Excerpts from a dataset
^^^^^^^^
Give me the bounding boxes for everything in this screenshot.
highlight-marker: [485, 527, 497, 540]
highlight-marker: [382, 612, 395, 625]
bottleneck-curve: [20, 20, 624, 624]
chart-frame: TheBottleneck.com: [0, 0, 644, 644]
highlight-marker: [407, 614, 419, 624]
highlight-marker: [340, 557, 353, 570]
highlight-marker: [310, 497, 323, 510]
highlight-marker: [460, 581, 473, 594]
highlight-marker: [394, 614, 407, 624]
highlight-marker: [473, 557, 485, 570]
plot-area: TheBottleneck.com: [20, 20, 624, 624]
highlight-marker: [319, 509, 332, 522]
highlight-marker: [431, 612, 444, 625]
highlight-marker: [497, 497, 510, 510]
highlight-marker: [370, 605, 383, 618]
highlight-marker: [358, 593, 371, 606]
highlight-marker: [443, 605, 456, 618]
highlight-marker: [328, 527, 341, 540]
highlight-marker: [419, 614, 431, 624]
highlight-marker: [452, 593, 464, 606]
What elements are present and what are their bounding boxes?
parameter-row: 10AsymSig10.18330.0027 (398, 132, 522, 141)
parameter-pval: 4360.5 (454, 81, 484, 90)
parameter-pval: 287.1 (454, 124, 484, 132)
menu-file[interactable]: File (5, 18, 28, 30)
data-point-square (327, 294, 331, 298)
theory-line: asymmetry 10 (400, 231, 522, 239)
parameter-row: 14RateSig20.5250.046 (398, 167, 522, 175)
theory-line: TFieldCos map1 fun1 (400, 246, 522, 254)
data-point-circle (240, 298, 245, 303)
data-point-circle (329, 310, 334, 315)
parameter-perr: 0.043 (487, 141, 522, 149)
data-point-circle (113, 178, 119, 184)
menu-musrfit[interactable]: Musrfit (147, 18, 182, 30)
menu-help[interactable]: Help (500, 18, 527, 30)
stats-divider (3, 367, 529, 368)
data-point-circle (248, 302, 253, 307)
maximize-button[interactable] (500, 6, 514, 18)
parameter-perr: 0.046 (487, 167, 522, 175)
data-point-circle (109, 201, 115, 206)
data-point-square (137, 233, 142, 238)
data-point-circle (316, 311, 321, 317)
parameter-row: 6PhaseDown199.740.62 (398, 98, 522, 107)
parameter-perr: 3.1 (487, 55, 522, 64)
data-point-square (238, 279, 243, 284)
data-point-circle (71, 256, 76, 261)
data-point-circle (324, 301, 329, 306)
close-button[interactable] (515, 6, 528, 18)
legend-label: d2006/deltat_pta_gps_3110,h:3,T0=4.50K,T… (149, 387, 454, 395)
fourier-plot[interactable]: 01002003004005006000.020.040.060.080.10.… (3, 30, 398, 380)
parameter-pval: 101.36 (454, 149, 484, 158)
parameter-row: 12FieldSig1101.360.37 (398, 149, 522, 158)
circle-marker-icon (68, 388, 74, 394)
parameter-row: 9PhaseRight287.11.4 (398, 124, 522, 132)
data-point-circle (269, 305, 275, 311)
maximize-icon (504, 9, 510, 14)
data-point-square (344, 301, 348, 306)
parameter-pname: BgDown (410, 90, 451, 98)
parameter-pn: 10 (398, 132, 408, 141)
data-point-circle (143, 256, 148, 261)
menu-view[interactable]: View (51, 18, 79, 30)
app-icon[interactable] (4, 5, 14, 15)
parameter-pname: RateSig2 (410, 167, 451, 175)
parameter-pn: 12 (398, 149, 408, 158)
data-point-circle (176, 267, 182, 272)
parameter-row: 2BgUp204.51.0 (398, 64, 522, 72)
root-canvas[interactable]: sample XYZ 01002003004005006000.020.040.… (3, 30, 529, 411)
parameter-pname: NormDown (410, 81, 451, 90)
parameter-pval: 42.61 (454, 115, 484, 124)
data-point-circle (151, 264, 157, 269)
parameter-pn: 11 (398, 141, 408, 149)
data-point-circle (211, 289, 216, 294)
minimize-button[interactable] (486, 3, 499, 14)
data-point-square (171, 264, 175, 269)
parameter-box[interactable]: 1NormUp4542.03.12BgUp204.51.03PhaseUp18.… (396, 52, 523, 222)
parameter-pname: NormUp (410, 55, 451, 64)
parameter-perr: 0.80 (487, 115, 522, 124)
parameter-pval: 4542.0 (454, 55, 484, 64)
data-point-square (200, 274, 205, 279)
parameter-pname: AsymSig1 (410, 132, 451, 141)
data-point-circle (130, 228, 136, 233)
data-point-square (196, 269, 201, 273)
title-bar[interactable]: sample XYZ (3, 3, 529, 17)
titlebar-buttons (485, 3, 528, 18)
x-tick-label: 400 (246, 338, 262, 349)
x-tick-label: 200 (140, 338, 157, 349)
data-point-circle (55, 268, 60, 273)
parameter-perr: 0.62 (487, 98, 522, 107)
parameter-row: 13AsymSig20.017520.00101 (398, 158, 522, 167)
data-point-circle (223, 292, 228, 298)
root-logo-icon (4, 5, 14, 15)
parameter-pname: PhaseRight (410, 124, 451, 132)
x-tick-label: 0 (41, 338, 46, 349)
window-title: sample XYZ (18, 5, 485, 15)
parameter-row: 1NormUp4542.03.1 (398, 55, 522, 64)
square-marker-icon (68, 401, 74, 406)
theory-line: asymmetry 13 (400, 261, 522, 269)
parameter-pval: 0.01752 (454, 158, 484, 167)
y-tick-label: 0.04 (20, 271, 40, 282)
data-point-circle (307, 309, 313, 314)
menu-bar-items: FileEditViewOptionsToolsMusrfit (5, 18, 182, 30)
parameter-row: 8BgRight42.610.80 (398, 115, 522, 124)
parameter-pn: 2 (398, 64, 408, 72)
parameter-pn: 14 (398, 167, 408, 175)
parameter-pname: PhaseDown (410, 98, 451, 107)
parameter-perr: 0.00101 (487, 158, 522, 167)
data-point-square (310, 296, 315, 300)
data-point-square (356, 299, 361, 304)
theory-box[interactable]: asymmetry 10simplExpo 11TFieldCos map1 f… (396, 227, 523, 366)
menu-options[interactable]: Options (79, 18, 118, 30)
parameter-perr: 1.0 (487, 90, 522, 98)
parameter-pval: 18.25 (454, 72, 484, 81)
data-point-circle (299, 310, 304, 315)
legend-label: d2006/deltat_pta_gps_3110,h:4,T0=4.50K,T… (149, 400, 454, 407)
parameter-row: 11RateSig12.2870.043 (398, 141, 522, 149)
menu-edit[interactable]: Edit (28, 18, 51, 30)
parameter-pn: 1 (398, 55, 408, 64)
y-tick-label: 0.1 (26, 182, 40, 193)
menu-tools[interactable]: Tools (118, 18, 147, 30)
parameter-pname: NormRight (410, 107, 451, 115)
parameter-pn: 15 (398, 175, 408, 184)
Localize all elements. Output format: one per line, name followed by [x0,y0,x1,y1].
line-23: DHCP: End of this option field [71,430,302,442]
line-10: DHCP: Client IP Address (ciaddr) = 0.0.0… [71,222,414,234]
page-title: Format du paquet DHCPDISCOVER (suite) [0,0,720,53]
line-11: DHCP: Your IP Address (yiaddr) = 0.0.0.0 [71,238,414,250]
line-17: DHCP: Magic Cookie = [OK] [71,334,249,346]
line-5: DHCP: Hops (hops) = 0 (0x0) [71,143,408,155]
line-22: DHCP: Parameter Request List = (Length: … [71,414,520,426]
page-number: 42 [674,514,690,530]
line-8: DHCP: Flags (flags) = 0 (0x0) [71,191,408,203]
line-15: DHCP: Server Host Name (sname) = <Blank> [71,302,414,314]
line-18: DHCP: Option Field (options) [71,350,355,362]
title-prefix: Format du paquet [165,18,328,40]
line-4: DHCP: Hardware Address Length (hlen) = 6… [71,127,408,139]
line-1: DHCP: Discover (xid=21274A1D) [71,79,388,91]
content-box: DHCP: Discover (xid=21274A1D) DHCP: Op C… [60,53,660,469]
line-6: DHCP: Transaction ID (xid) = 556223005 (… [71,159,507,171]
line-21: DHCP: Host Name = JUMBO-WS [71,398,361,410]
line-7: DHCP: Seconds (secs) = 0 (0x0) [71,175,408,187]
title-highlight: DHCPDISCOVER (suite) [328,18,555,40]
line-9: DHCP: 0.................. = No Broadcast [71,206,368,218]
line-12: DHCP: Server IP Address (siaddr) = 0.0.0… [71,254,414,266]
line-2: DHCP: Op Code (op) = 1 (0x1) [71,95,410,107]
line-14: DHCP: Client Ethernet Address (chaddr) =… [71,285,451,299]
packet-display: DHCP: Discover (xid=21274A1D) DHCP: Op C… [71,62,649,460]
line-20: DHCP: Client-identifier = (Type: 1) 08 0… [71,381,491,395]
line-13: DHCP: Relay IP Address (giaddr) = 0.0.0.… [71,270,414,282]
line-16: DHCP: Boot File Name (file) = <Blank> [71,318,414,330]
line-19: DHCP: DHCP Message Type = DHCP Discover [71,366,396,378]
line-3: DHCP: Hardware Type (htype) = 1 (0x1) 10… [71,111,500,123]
^^^^^^^^
Note how many lines of the records contain the string "icon", and give that number with nothing added.

Solution:
5